Simply, Nevermind deserves to have sold every one of the 30 million copies it has to date. While hipsters and snobs say that In Utero is a better album, there would be no In Utero without Nevermind, as the whole rock scene even today would be different without it. It was a game changer, a breakthrough, and not just for music.

Musically, it is a strong album from start to finish. Every song is a blast of noise, distortion and power, yet always anchored with melody, hooks and catchy turns of phrase. The singles are legendary, from the obvious punch of Smells Like Teen Spirit, to the watery, chill of Come As You Are, to the bounce of Lithium. Drain You, Breed and On A Plain rank amongst the best album tracks ever recorded. Polly and Something In The Way showed they weren’t hiding behind the distortion, displaying quiet composure and depth that few of their peers managed.

The rhythm section of Grohl’s pounding drums and Krist Novoselic’s fuzzy, lively basslines keep the songs moving throughout the 40 minute runtime, counterbalancing the chaos of Kurt’s incendiary vocals and guitar. While many questioned the meaning of his lyrics, his ability to craft a memorable line or rhyme was never in doubt. And his delivery could knock you over or break your heart.

Technically speaking, while he may not have been the most gifted guitarist, he wrote some of the most famously catchy riffs in rock history, that a thousand kids could learn, and learn from. For a three piece, the guitar is solid throughout, always packing a punch and complementing his lyrics.

Sure, it’s a commercial alt-rock album, the songs follow a quiet/loud pattern that Cobain admitted he worried was too much like the Pixies, but so what, without Nirvana, the Pixies and hundreds of other bands would not be so well known today, which is a great thing. This album brought heavy rock back into the mainstream, and launched Grunge as a genre worthy of attention.

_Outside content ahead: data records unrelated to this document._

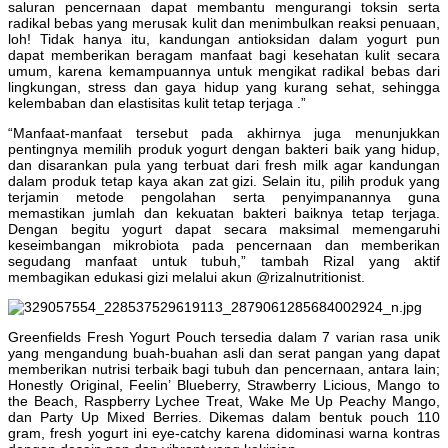
saluran pencernaan dapat membantu mengurangi toksin serta
radikal bebas yang merusak kulit dan menimbulkan reaksi penuaan,
loh! Tidak hanya itu, kandungan antioksidan dalam yogurt pun
dapat memberikan beragam manfaat bagi kesehatan kulit secara
umum, karena kemampuannya untuk mengikat radikal bebas dari
lingkungan, stress dan gaya hidup yang kurang sehat, sehingga
kelembaban dan elastisitas kulit tetap terjaga .”
“Manfaat-manfaat tersebut pada akhirnya juga menunjukkan
pentingnya memilih produk yogurt dengan bakteri baik yang hidup,
dan disarankan pula yang terbuat dari fresh milk agar kandungan
dalam produk tetap kaya akan zat gizi. Selain itu, pilih produk yang
terjamin metode pengolahan serta penyimpanannya guna
memastikan jumlah dan kekuatan bakteri baiknya tetap terjaga.
Dengan begitu yogurt dapat secara maksimal memengaruhi
keseimbangan mikrobiota pada pencernaan dan memberikan
segudang manfaat untuk tubuh,” tambah Rizal yang aktif
membagikan edukasi gizi melalui akun @rizalnutritionist.
Greenfields Fresh Yogurt Pouch tersedia dalam 7 varian rasa unik
yang mengandung buah-buahan asli dan serat pangan yang dapat
memberikan nutrisi terbaik bagi tubuh dan pencernaan, antara lain;
Honestly Original, Feelin’ Blueberry, Strawberry Licious, Mango to
the Beach, Raspberry Lychee Treat, Wake Me Up Peachy Mango,
dan Party Up Mixed Berries. Dikemas dalam bentuk pouch 110
gram, fresh yogurt ini eye-catchy karena didominasi warna kontras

Away from the music itself and the effect this album has had on other music, it put Seattle on the map as a genuine hub for alternative music, which it remains to this day. It made heroes of the outcasts. And it spawned a thousand other bands, inspiring slackers around the world and giving them a real belief that they could become the biggest band in the world.

In many ways, it’s the sort of album, and the sort of band, that hard rock is crying out for as much in 2011 as it was twenty years ago.

For more from the players involved, hear an excellent 6 Music special here, featuring Dave Grohl, Krist Novoselic and producer Butch Vig.

For the final words, as Kurt sang, ‘Our little group has always been and always will until the end.’ I’m in the group, and this album is the group’s treasure.